◆ Material supplied
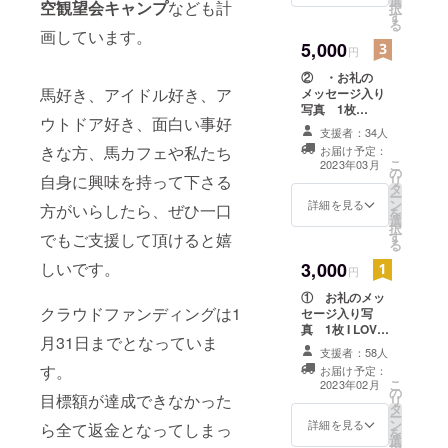
選
空観望会キャンプ
なども計
択
・施設
ラジオやテ
りの写
す
る
建設体
真に感
画しています。
レビ番組に
験参加
5,000
謝の
円
出演したり
権 1名
メッ
② ・お礼の
様分 ・I
セージ
していま
馬好き、アイドル好き、ア
メッセージ入り
LOVE U
とサイ
す。
写真 1枚
＠あい
ンを入
ウトドア好き、面白い事好
・施設建設
り非売
れてお
支援者：34人
体験参加権 1名
品オリ
届けし
きな方、馬カフェや私たち
お届け予定：
様分 I LOVE U＠
ジナル
ます。
こ
2023年03月
の
あいりの写真に
写真
クラブ
自身に興味を持って下さる
リ
タ
感謝のメッセー
集 1冊
ハウス
ー
ン
ジとサインを入
I LOVE
詳細を見る
や厩
方がいらしたら、ぜひ一口
を
選
れてお届けしま
U＠あい
舎、馬
択
す
す。 クラブハウ
りの写
でもご支援して頂けると嬉
場や外
る
スや厩舎、馬場
真に感
乗コー
3,000
しいです。
や外乗コースの
謝の
スの馬
円
馬道整備など、
メッ
道整備
① お礼のメッ
施設建設に関わ
セージ
など、
クラウドファンディングは1
セージ入り写
る様々な作業に
とサイ
施設建
真 1枚 I LOVE
参加して一緒に
ンを入
設に関
月31日までとなっていま
U＠あいりの写
ウマルを作って
れてお
わる
支援者：58人
真に感謝のメッ
下さい。 DIY初
届けし
様々な
す。
お届け予定：
セージとサイン
心者の方からプ
ます。
作業に
こ
2023年02月
の
を入れてお届け
ロの方まで多く
クラブ
目標額が達成できなかった
参加し
リ
タ
します。 ※宛名
の方にご参加頂
ハウス
て一緒
ー
ン
入れをご希望の
詳細を見る
ら全て返金となってしまっ
きたいです。 自
や厩
にウマ
を
選
方は備考欄にお
分が建設に関
舎、馬
ルを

◆ Exercise directions
Retyping should start at the first line of the data above and stop after the line with "ら全て返金となってしまっ", and no picture should be included.

◆ Result of the task
選
空観望会キャンプ
なども計
択
・施設
ラジオやテ
りの写
す
る
建設体
真に感
画しています。
レビ番組に
験参加
5,000
謝の
円
出演したり
権 1名
メッ
② ・お礼の
様分 ・I
セージ
していま
馬好き、アイドル好き、ア
メッセージ入り
LOVE U
とサイ
す。
写真 1枚
＠あい
ンを入
ウトドア好き、面白い事好
・施設建設
り非売
れてお
支援者：34人
体験参加権 1名
品オリ
届けし
きな方、馬カフェや私たち
お届け予定：
様分 I LOVE U＠
ジナル
ます。
こ
2023年03月
の
あいりの写真に
写真
クラブ
自身に興味を持って下さる
リ
タ
感謝のメッセー
集 1冊
ハウス
ー
ン
ジとサインを入
I LOVE
詳細を見る
や厩
方がいらしたら、ぜひ一口
を
選
れてお届けしま
U＠あい
舎、馬
択
す
す。 クラブハウ
りの写
でもご支援して頂けると嬉
場や外
る
スや厩舎、馬場
真に感
乗コー
3,000
しいです。
や外乗コースの
謝の
スの馬
円
馬道整備など、
メッ
道整備
① お礼のメッ
施設建設に関わ
セージ
など、
クラウドファンディングは1
セージ入り写
る様々な作業に
とサイ
施設建
真 1枚 I LOVE
参加して一緒に
ンを入
設に関
月31日までとなっていま
U＠あいりの写
ウマルを作って
れてお
わる
支援者：58人
真に感謝のメッ
下さい。 DIY初
届けし
様々な
す。
お届け予定：
セージとサイン
心者の方からプ
ます。
作業に
こ
2023年02月
の
を入れてお届け
ロの方まで多く
クラブ
目標額が達成できなかった
参加し
リ
タ
します。 ※宛名
の方にご参加頂
ハウス
て一緒
ー
ン
入れをご希望の
詳細を見る
ら全て返金となってしまっ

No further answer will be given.